Pour comprendre ce qui motive cette nouvelle mouture du Crime de l’Orient-Express (déjà adapté au cinéma par Sidney Lumet), il faut peut-être commencer par le plus évident : l’étonnante moustache qu’arbore Kenneth Branagh, interprète d’Hercule Poirot mais aussi réalisateur du film. Débordant de la lèvre supérieure pour s’étendre pleinement sur la largeur du visage, la moustache, excessivement fournie, opère comme un masque et en possède les attributs : elle voile une partie de la personnalité de Poirot autant qu’elle le distingue en tant qu’individu. Il n’est dès lors pas si surprenant que le film ressemble au fond autant à une adaptation contemporaine du roman de Christie (avec moult effets numériques) qu’à un film de super-héros, genre où Branagh s’est d’ailleurs illustré avec Thor, à ceci près que le super-héros est ici quinquagénaire et que ses capacités exceptionnelles s’avèrent seulement cognitives.
Le prologue du film, inédit et autonome de l’intrigue du Crime de l’Orient-Express, corrobore d’emblée cette piste d’une lecture super-héroïque du personnage. Comment y est représenté Poirot ? Doté d’un remarquable sens de la déduction, le détective apparaît aussi comme un être presque autiste, dont la perception « parfaite » du monde, à l’origine de son « don » (il dit ainsi percevoir la moindre aspérité chez ceux qui l’entourent), porte en elle une rigidité : rigidité de la symétrie qui obsède le personnage, rigidité de « l’équilibre » qu’il recherche constamment à préserver, rigidité de sa perception de l’âme humaine, bonne ou mauvaise, mais sans entre-deux.
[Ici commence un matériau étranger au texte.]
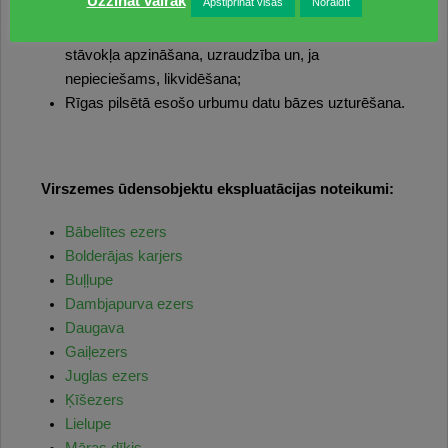
Uzzināt vairāk
Apstiprināt visas
Noraidīt
pašvaldības īpašumā esošo ūdensapgādes,
novērojumu, monitoringa un metro izpētes urbumu
stāvokļa apzināšana, uzraudzība un, ja
nepieciešams, likvidēšana;
Rīgas pilsētā esošo urbumu datu bāzes uzturēšana.
Virszemes ūdensobjektu ekspluatācijas noteikumi:
Bābelītes ezers
Bolderājas karjers
Buļļupe
Dambjapurva ezers
Daugava
Gaiļezers
Juglas ezers
Ķīšezers
Lielupe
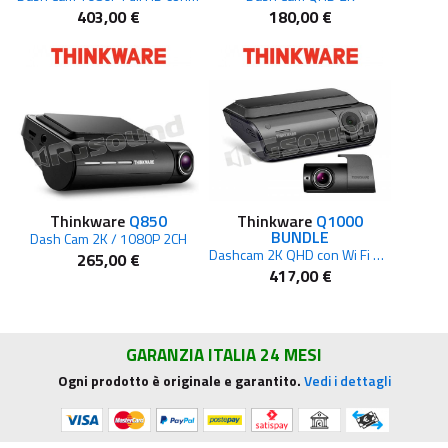
403,00 €
180,00 €
Thinkware
Q850
Thinkware
Q1000
BUNDLE
Dash Cam 2K / 1080P 2CH
Dashcam 2K QHD con Wi Fi e GPS integrati Rear cam inclusa
265,00 €
417,00 €
GARANZIA ITALIA 24 MESI
Ogni prodotto è originale e garantito.
Vedi i dettagli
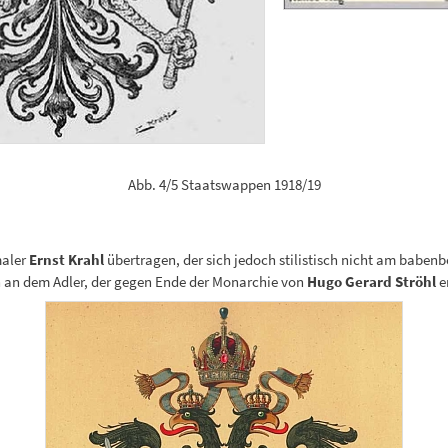
Abb. 4/5 Staatswappen 1918/19
maler
Ernst Krahl
übertragen, der sich jedoch stilistisch nicht am babenb
n an dem Adler, der gegen Ende der Monarchie von
Hugo Gerard Ströhl
e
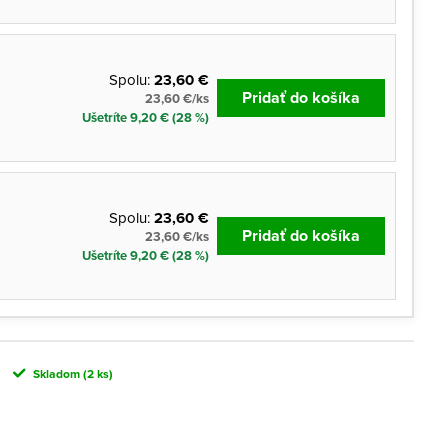
Spolu:
23,60 €
Pridať do košíka
23,60 €/ks
Ušetríte 9,20 € (28 %)
Spolu:
23,60 €
Pridať do košíka
23,60 €/ks
Ušetríte 9,20 € (28 %)
Skladom
(2 ks)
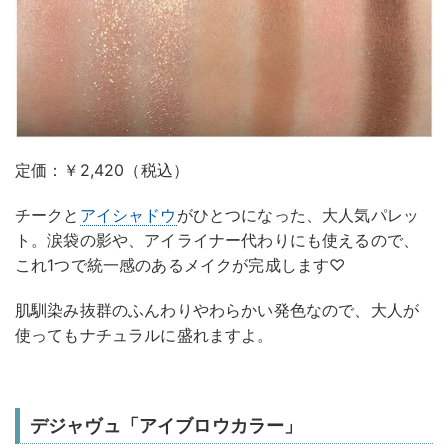
定価：￥2,420（税込）
チークと
アイシャドウ
がひとつになった、大人気パレッ
ト。涙袋の影や、アイライナー代わりにも使えるので、
これ1つで統一感のあるメイクが完成します♡
肌馴染み抜群のふんわりやわらかい発色なので、大人が
使ってもナチュラルに盛れますよ。
デジャヴュ「アイブロウカラー」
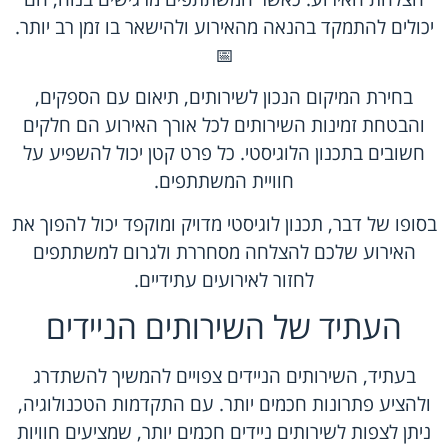
יכולים להתמקד בהנאה מהאירוע ולהישאר בו זמן רב יותר.
📅
בחירת המיקום הנכון לשירותים, תיאום עם הספקים,
והבטחת זמינות השירותים לכל אורך האירוע הם חלקים
חשובים בתכנון הלוגיסטי. כל פרט קטן יכול להשפיע על
חוויית המשתתפים.
בסופו של דבר, תכנון לוגיסטי מדויק ומוקפד יכול להפוך את
האירוע שלכם להצלחה מסחררת ולגרום למשתתפים
לחזור לאירועים עתידיים.
העתיד של השירותים הניידים
בעתיד, השירותים הניידים צפויים להמשיך להשתדרג
ולהציע פתרונות חכמים יותר. עם התקדמות הטכנולוגיה,
ניתן לצפות לשירותים ניידים חכמים יותר, שמציעים חוויות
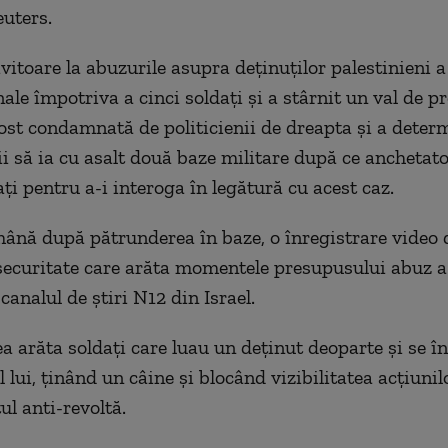
euters.
vitoare la abuzurile asupra deţinuţilor palestinieni a
ale împotriva a cinci soldaţi şi a stârnit un val de pr
ost condamnată de politicienii de dreapta şi a deter
ii să ia cu asalt două baze militare după ce anchetato
ţi pentru a-i interoga în legătură cu acest caz.
ână după pătrunderea în baze, o înregistrare video 
ecuritate care arăta momentele presupusului abuz a
canalul de ştiri N12 din Israel.
ea arăta soldaţi care luau un deţinut deoparte şi se 
l lui, ţinând un câine şi blocând vizibilitatea acţiunil
l anti-revoltă.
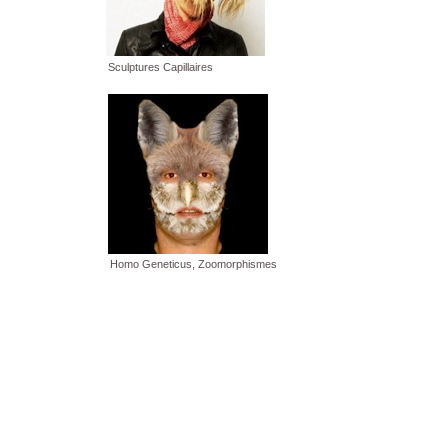
Sculptures Capillaires
Homo Geneticus, Zoomorphismes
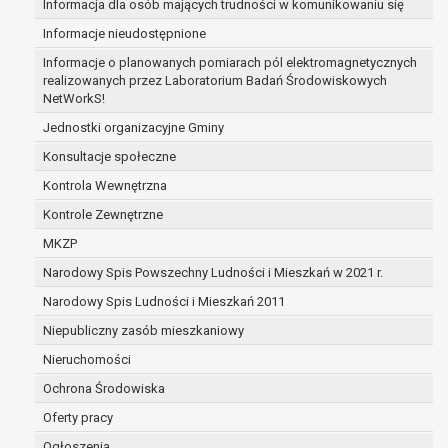
Informacja dla osób mających trudności w komunikowaniu się
przetwarzanie danych jest niezgodne z prawe
Informacje nieudostępnione
dotyczą, sprzeciwia się usunięciu danych, żą
administrator nie potrzebuje już danych dla s
Informacje o planowanych pomiarach pól elektromagnetycznych
realizowanych przez Laboratorium Badań Środowiskowych
dane dotyczą, potrzebuje ich do ustalenia, o
NetWorkS!
osoba, której dane dotyczą, wniosła sprzeci
do czasu ustalenia czy prawnie uzasadnione
Jednostki organizacyjne Gminy
administratora są nadrzędne wobec podstaw
Konsultacje społeczne
prawo do przenoszenia danych na podstawie art. 
Kontrola Wewnętrzna
łącznie spełnione są następujące przesłanki:
Kontrole Zewnętrzne
przetwarzanie danych odbywa się na podsta
której dane dotyczą lub na podstawie zgody 
MKZP
przetwarzanie odbywa się w sposób zauto
Narodowy Spis Powszechny Ludności i Mieszkań w 2021 r.
prawo sprzeciwu wobec przetwarzania danych na p
Narodowy Spis Ludności i Mieszkań 2011
przetwarzania danych osobowych, którego podstaw
niezbędność przetwarzania do wykonania z
Niepubliczny zasób mieszkaniowy
interesie publicznym lub w ramach sprawowa
Nieruchomości
powierzonej administratorowi bądź
Ochrona Środowiska
niezbędność przetwarzania do celów wynika
interesów realizowanych przez administratora
Oferty pracy
Z przyczyn związanych z Pani/Pana szczególną syt
Ogłoszenia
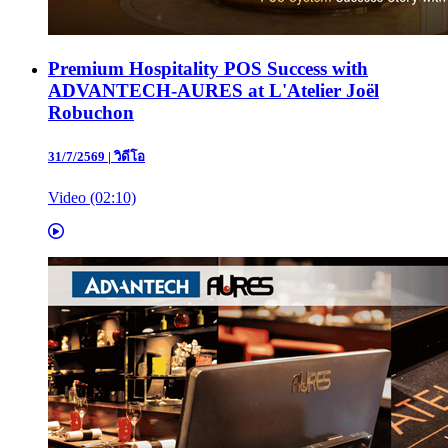
Premium Hospitality POS Success with
ADVANTECH-AURES at L'Atelier Joël
Robuchon
31/7/2569
|
วิดีโอ
Video (02:10)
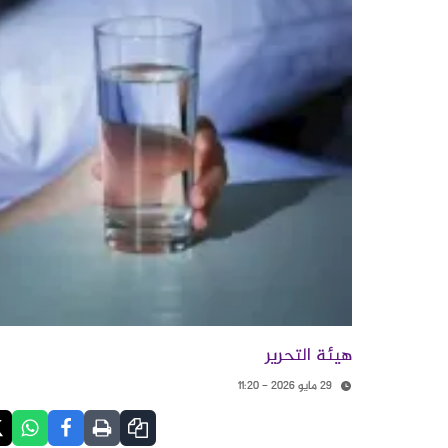
هيئة التحرير
29 مايو 2026 - 11:20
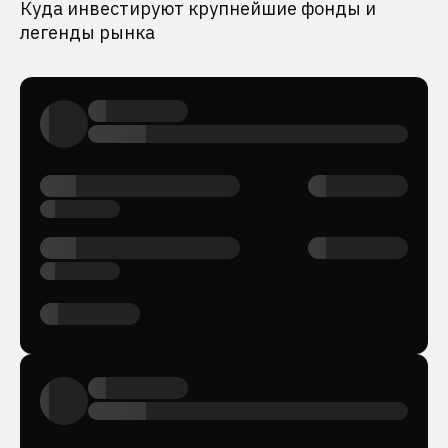
Куда инвестируют крупнейшие фонды и
легенды рынка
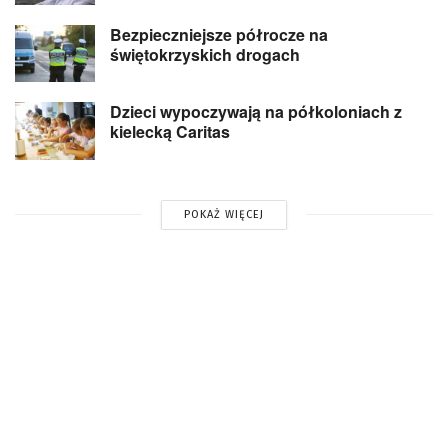
Bezpieczniejsze półrocze na
świętokrzyskich drogach
Dzieci wypoczywają na półkoloniach z
kielecką Caritas
POKAŻ WIĘCEJ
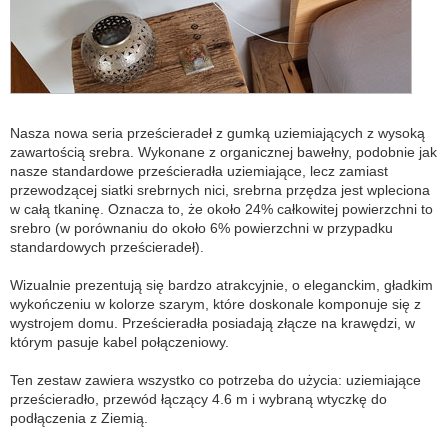
Nasza nowa seria prześcieradeł z gumką uziemiających z wysoką
zawartością srebra. Wykonane z organicznej bawełny, podobnie jak
nasze standardowe prześcieradła uziemiające, lecz zamiast
przewodzącej siatki srebrnych nici, srebrna przędza jest wpleciona
w całą tkaninę. Oznacza to, że około 24% całkowitej powierzchni to
srebro (w porównaniu do około 6% powierzchni w przypadku
standardowych prześcieradeł).
Wizualnie prezentują się bardzo atrakcyjnie, o eleganckim, gładkim
wykończeniu w kolorze szarym, które doskonale komponuje się z
wystrojem domu. Prześcieradła posiadają złącze na krawędzi, w
którym pasuje kabel połączeniowy.
Ten zestaw zawiera wszystko co potrzeba do użycia: uziemiające
prześcieradło, przewód łączący 4.6 m i wybraną wtyczkę do
podłączenia z Ziemią.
Si chez Agatha Christie Poirot est un homme d’une intelligence remarquable, coquet et ombrageux, pour qui la recherche de la justice passe au fond toujours après avec la satisfaction intellectuelle que lui procure la résolution d’un crime, Kenneth Branagh campe ici une figure nettement plus positive dont certains traits originels sont poussés (son obsession de l’ordre, son sens de la justice) quand d’autres sont simplement inventés – sa mélancolie d’un amour perdu. D’où le choix d’adapter Le Crime de l’Orient-Express, dont l’intrigue policière in fine assez sommaire, capitalisant tout sur le coup de théâtre final, permet ici de faire le récit d’une transformation morale de Poirot en mettant à mal sa conception stricte du partage entre l’innocence et la culpabilité, en même temps qu’elle donne l’occasion d’explorer le double-fond d’un surhomme tourmenté. Bref, le film épouse la structure désormais classique du scénario de film de super-héros, où l’exploration d’un conflit interne au personnage confère une densité tangible à son action de justicier.
Au cœur de l’armature
Le choix n’est pas sans intérêt, mais en reprenant à son compte un canevas faussement fourni – malgré ses secrets, l’enquête ne présente pas d’immenses difficultés pour le détective – pour mieux seulement brosser le portrait d’un obsessionnel et de ses failles, le film prend le risque d’une dévitalisation narrative. Contrairement à Lumet, Branagh n’accorde ainsi que peu d’importance au traumatisme caché du récit (le rapt d’un enfant en plein milieu d’une nuit, inspiré par l’affaire du bébé Lindbergh) ou au cérémonial meurtrier au cours duquel Ratchett périt à bord du train (dans le flashback révélateur, Branagh ne filmera d’ailleurs que la souffrance provoquée par la disparition originelle de l’enfant, débarrassant l’exécution de sa réelle ambiguïté). Comment expliquer pourtant, malgré les limites du projet (le film loupe au bout du compte presque toutes les étapes canoniques du récit) et les élans dramatiques abordés avec un premier degré frôlant parfois le ridicule, que le film ne s’effondre jamais complètement ? Il y a en effet quelque chose de presque émouvant dans la façon dont Branagh insuffle une gravité à ce personnage de surface (qu’est-ce que Poirot chez Christie ? Une silhouette, une figure pittoresque, un obstiné solitaire défini par son seul don), dépeint ici comme un être hanté et conscient de son inadéquation à comprendre pleinement la nature humaine de ceux qu’ils démasquent pourtant avec aisance. C’est pourquoi le résultat donne le sentiment étrange que Branagh a indéniablement raté son film autant qu’il s’est (ré)inventé un honnête personnage, suffisamment du moins pour nuancer quelque peu la faiblesse de l’armature qui l’entoure.